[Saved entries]

= = =

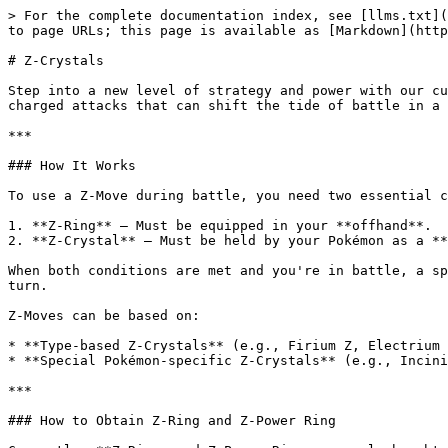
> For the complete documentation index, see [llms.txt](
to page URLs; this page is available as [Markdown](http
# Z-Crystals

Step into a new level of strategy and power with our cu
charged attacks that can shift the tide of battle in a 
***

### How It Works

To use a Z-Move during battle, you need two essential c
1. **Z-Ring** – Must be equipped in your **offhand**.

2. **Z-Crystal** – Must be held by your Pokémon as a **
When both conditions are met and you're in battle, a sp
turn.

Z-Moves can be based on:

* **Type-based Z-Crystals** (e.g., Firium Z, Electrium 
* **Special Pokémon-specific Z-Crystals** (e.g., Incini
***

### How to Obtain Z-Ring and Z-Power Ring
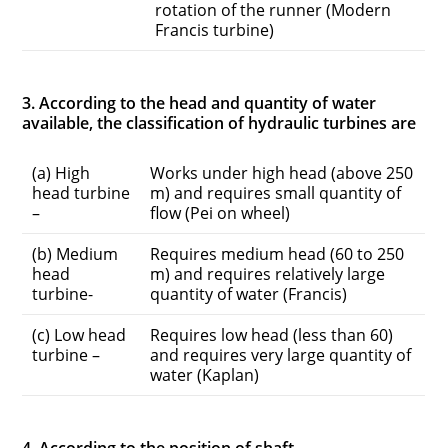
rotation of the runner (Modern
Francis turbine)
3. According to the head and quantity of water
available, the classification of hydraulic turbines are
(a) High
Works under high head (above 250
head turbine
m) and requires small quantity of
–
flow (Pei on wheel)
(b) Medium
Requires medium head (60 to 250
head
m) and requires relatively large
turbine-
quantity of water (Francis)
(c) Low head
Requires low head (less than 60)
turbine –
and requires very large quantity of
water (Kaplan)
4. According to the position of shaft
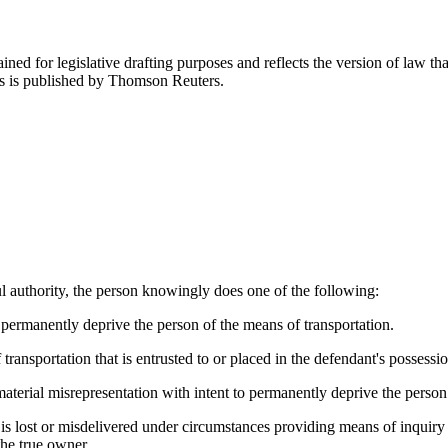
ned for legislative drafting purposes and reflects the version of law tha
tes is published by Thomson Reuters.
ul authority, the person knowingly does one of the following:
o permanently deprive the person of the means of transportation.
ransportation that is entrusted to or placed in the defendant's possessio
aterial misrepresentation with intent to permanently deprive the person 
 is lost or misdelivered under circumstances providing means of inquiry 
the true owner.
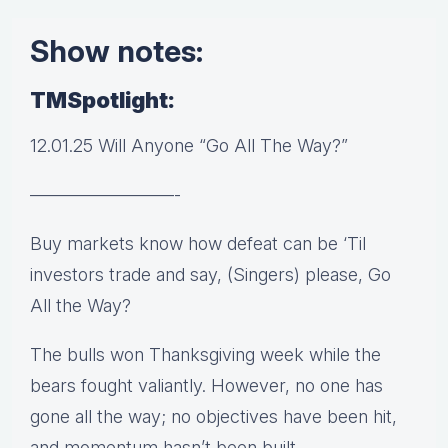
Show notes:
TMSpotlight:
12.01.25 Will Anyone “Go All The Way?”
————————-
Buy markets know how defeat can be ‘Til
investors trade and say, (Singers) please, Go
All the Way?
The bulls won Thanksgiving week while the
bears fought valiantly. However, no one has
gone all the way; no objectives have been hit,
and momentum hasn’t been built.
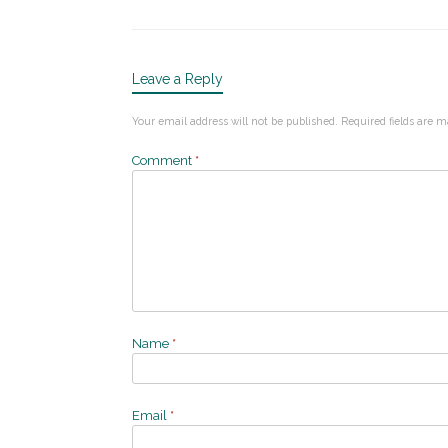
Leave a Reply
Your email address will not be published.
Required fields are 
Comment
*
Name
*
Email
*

= = =

■ Exercise instructions
Retype each line of the data exactly, beginning with the first; include the line containing "To use a Z-Move" and stop there, skipping every picture.

■ Exercise response
> For the complete documentation index, see [llms.txt](
to page URLs; this page is available as [Markdown](http
# Z-Crystals

Step into a new level of strategy and power with our cu
charged attacks that can shift the tide of battle in a 
***

### How It Works

To use a Z-Move during battle, you need two essential c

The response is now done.